▼

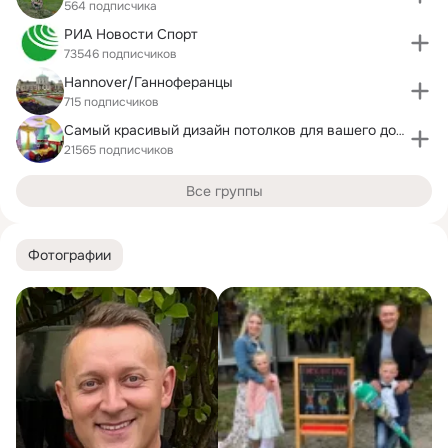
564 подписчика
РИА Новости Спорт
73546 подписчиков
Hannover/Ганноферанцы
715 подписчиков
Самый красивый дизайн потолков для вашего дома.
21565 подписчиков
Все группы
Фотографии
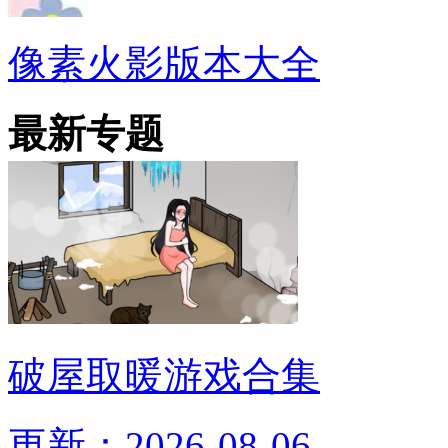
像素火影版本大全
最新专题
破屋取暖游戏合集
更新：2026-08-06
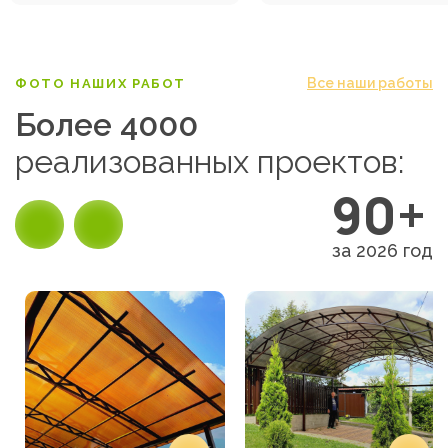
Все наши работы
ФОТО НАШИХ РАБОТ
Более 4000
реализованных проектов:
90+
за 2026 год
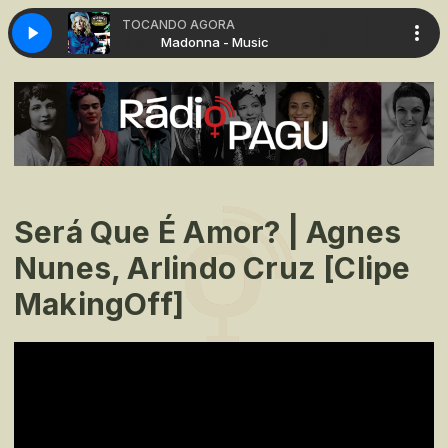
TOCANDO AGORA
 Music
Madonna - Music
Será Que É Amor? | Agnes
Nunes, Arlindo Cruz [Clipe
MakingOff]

▲
▼

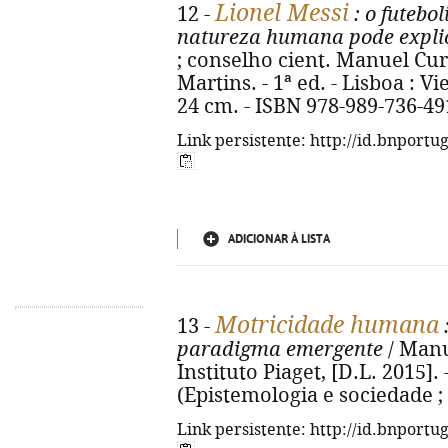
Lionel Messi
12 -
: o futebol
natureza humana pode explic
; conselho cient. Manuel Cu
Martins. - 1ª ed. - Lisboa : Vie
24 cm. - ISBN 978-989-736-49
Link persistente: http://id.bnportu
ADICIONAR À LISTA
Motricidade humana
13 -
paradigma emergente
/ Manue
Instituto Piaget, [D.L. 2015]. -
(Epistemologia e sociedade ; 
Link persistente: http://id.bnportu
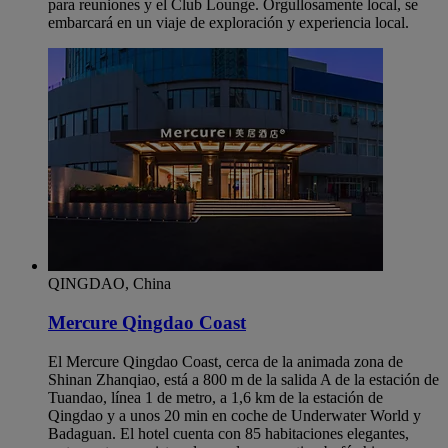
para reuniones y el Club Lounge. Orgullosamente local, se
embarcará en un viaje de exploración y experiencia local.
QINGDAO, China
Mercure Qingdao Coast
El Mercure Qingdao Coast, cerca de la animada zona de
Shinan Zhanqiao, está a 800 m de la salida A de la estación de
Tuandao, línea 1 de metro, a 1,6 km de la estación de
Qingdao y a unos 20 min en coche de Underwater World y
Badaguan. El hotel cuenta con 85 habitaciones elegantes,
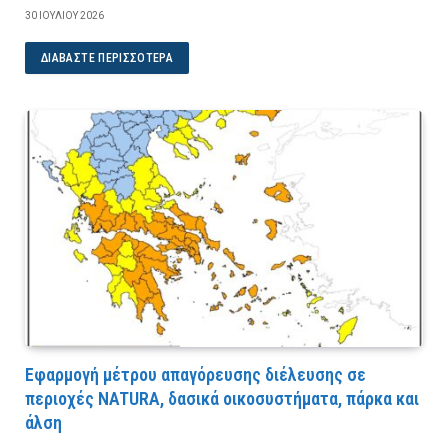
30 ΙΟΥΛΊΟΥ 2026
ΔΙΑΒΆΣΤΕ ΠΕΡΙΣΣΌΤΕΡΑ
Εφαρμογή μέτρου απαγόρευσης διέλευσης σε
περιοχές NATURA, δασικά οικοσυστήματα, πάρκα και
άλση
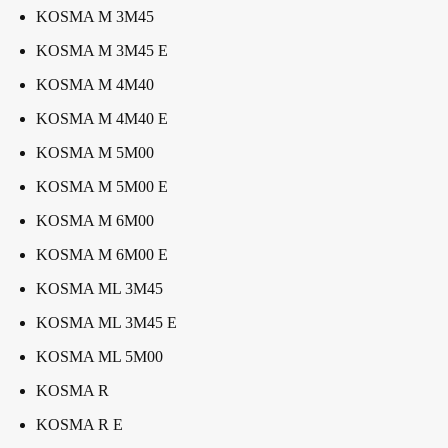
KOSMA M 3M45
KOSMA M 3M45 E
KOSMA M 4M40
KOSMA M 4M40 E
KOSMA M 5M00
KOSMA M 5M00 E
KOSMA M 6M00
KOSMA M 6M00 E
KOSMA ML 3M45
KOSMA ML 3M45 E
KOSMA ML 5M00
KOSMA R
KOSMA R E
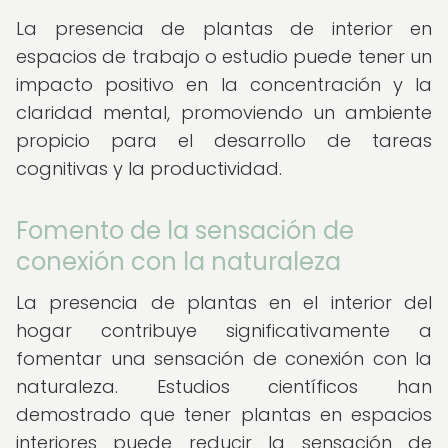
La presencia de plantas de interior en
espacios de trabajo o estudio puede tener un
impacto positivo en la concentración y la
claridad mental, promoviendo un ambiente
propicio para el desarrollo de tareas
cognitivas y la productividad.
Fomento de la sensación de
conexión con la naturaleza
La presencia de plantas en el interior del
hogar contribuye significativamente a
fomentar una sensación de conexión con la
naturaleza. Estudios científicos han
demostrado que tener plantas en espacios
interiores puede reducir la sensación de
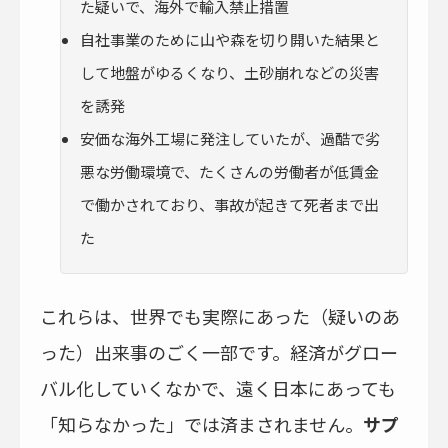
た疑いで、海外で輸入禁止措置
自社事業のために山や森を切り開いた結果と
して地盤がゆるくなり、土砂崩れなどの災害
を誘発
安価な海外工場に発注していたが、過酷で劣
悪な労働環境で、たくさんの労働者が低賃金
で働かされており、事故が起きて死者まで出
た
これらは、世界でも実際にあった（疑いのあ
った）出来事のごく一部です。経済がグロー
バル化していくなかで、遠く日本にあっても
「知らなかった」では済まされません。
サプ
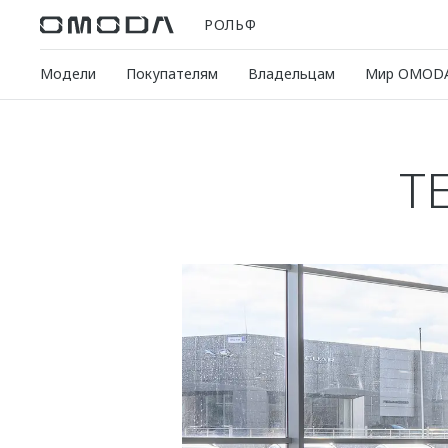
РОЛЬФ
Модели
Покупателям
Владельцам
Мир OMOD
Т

▲
▼

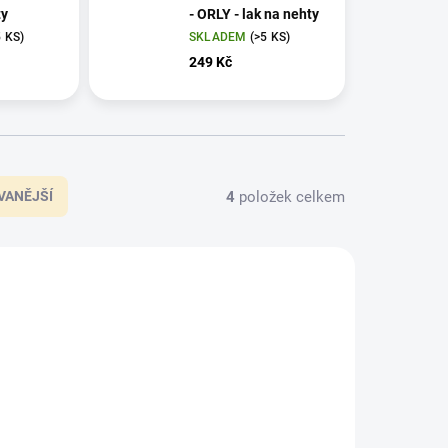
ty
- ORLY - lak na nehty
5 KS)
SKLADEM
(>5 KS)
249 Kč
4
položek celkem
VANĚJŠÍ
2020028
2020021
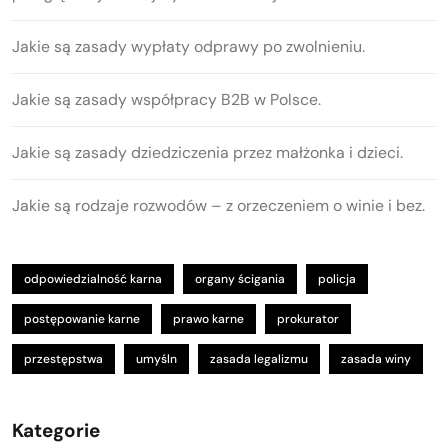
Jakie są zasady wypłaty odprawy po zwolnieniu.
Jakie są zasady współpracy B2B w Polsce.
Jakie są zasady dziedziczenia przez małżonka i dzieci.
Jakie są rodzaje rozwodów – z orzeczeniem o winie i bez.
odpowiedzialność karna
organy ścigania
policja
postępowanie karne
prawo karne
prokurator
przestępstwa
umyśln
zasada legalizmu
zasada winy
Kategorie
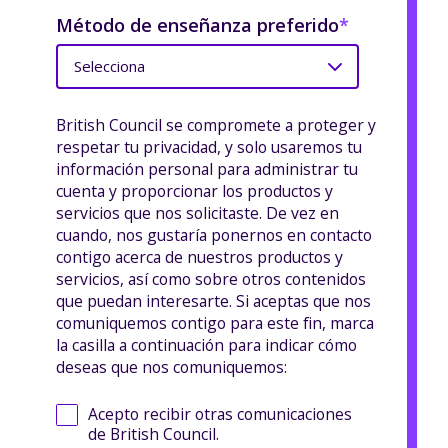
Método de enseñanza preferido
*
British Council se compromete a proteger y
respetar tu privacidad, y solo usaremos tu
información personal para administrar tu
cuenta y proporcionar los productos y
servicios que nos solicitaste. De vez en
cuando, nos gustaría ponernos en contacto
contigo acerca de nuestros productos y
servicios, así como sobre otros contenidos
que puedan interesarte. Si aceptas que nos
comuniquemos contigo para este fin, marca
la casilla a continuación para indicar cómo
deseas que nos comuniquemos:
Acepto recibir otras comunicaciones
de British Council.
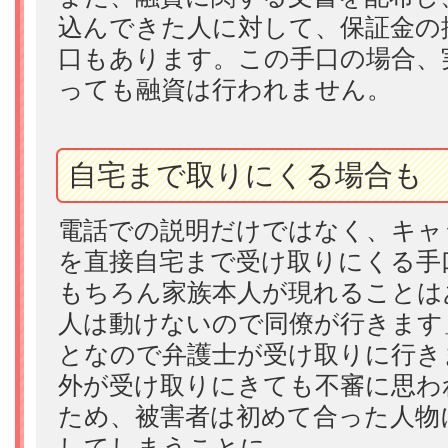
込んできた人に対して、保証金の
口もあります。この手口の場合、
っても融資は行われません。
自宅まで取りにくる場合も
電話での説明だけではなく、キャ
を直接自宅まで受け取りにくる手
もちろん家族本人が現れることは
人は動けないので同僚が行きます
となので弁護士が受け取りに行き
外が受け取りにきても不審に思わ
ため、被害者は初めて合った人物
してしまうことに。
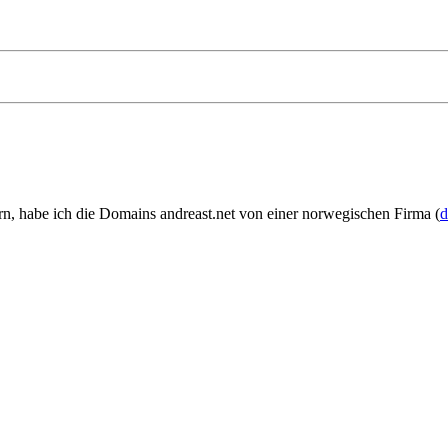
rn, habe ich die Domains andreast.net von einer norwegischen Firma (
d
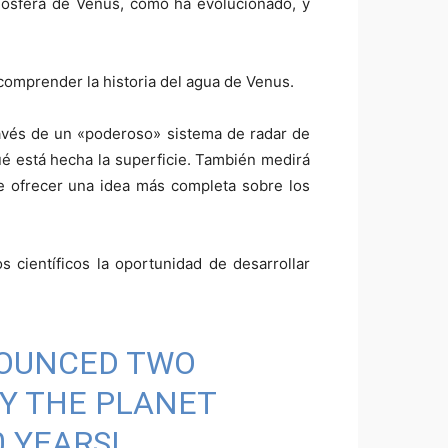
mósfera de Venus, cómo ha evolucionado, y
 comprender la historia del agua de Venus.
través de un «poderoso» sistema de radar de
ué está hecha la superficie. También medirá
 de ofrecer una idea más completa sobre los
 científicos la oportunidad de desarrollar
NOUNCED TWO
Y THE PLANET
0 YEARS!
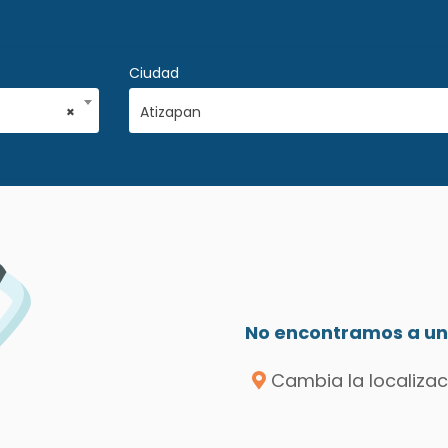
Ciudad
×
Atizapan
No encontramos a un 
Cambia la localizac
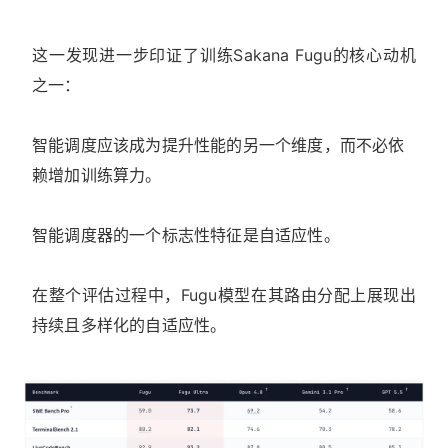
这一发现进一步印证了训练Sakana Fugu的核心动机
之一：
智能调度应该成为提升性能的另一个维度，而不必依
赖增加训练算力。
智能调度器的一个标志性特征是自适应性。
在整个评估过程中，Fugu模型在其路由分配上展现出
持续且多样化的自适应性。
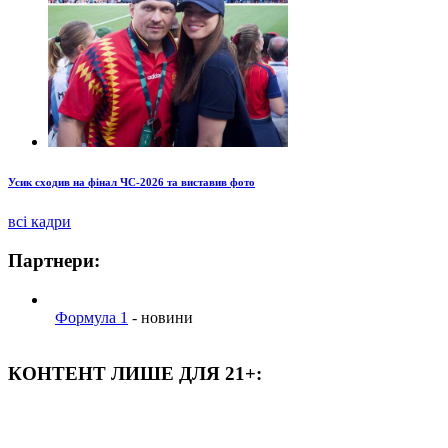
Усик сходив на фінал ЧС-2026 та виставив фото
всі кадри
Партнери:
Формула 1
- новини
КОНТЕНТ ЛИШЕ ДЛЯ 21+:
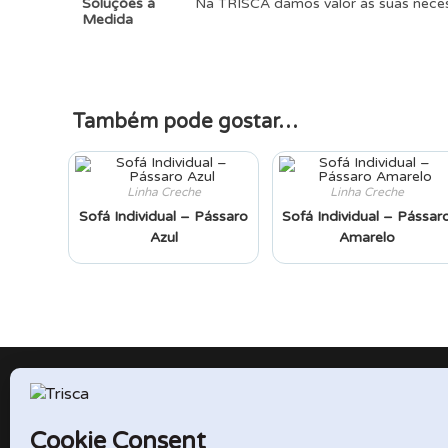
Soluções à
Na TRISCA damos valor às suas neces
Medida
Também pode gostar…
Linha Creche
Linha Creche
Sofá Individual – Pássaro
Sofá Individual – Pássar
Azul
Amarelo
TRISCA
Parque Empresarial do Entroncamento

▲

Wherever the string "presencia" appears in a line above, copy that line.

(EXERCISE SOLUTION)
La presencia de plantas de interior en
La presencia de plantas en el interior del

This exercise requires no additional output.